The Federal Energy Regulatory Commission (FERC) has extended the deadline for comments on the Notice of Inquiry (NOI) regarding Enhanced Natural Gas Market Transparency until February 12, 2013. Initially, the comments on the NOI were due on January 22, 2013; however, a coalition comprising a broad cross-section of energy industry trade associations and led by Ballard Spahr attorneys Dena Wiggins and Jack Semrani requested additional time to respond, given the importance of the issues raised in the NOI.
The NOI seeks comments regarding any changes that should be made to FERC regulations under the natural gas market transparency provisions. Any such changes are expected to affect all natural gas market participants, including producers, marketers, pipelines, LDCs, and end users. FERC is considering whether quarterly reporting of every jurisdictional natural gas transaction that entails physical delivery for the next day (i.e., next day gas) or the next month (i.e., next month gas) would provide useful information for improving natural gas market transparency. FERC is also considering whether these reporting requirements should be in addition to, or in lieu of, the existing Form No. 552 reporting requirements.

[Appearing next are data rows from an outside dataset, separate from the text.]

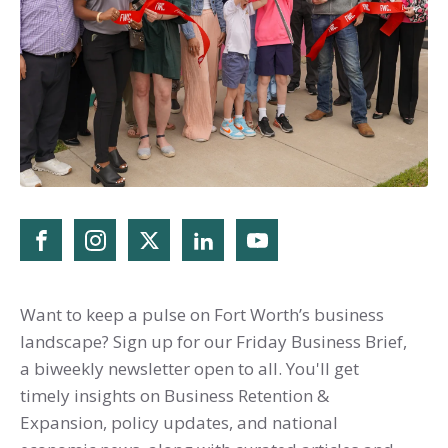
Want to keep a pulse on Fort Worth’s business
landscape? Sign up for our Friday Business Brief,
a biweekly newsletter open to all. You'll get
timely insights on Business Retention &
Expansion, policy updates, and national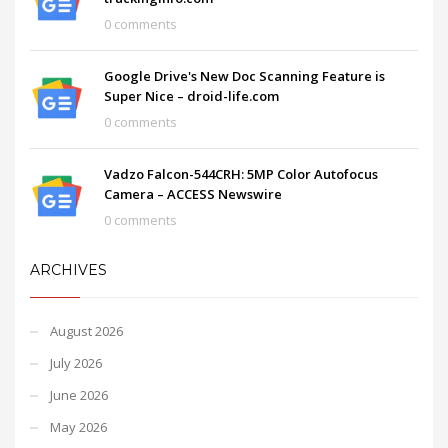
0 comments
Google Drive's New Doc Scanning Feature is
Super Nice – droid-life.com
0 comments
Vadzo Falcon-544CRH: 5MP Color Autofocus
Camera – ACCESS Newswire
0 comments
ARCHIVES
August 2026
July 2026
June 2026
May 2026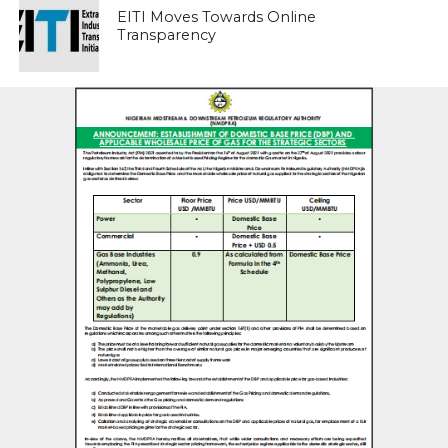
EITI Moves Towards Online
Transparency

FERC stated that this information may be necessary for market participants to better understand the market activities that produce the prices that are reported to indices. FERC also believes this information may be necessary to facilitate price transparency and assist FERC in detecting and deterring market manipulation.

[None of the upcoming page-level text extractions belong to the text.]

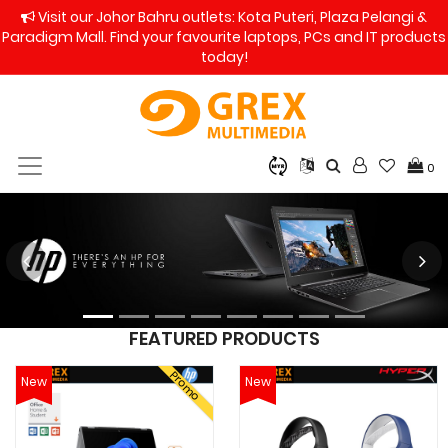
Visit our Johor Bahru outlets: Kota Puteri, Plaza Pelangi &
Paradigm Mall. Find your favourite laptops, PCs and IT products
today!
0
FEATURED PRODUCTS
Promo
New
New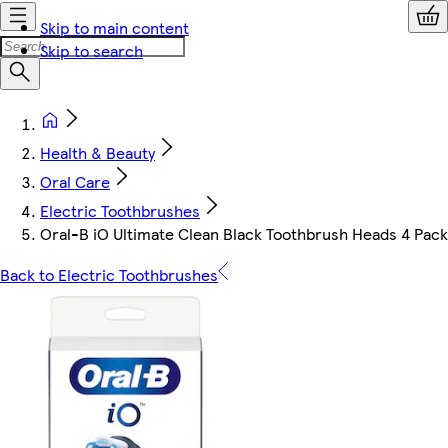
Skip to main content
Skip to search
Health & Beauty
Oral Care
Electric Toothbrushes
Oral-B iO Ultimate Clean Black Toothbrush Heads 4 Pack
Back to Electric Toothbrushes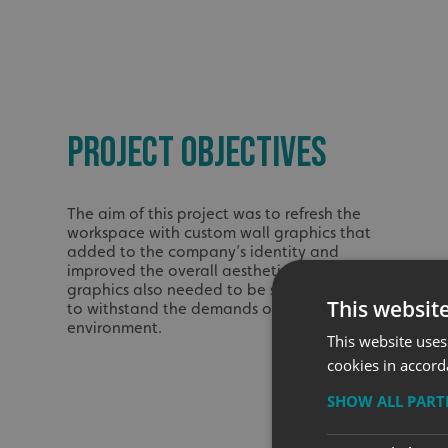
PROJECT OBJECTIVES
The aim of this project was to refresh the
workspace with custom wall graphics that
added to the company’s identity and
improved the overall aesthetic. The
graphics also needed to be strong enough
This websit
to withstand the demands of a busy work
environment.
This website uses
cookies in accord
SHOW ALL PAR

The NOI raises difficult issues regarding FERC’s limited statutory authority to collect natural gas sales data in a robust natural gas commodity market in which most transactions are outside of FERC's regulatory control. The NOI also raises practical issues regarding the difficulty (and perhaps impossibility) of determining which natural gas transactions are FERC-jurisdictional and which ones are not in light of the web of rules and the complex history setting forth the extent of FERC’s jurisdiction over natural gas transactions in a largely decontrolled environment. In addition, many industry participants are questioning the ultimate usefulness of data that appears to pertain only to a small slice of the market.
Given the lack of clarity in the NOI as to the precise reason why the additional data is needed, and given the statutory restrictions on FERC's authority, many industry participants are struggling with the tension between any claimed need for the additional data and the actual burden on the industry, and are questioning whether FERC should proceed further with the NOI.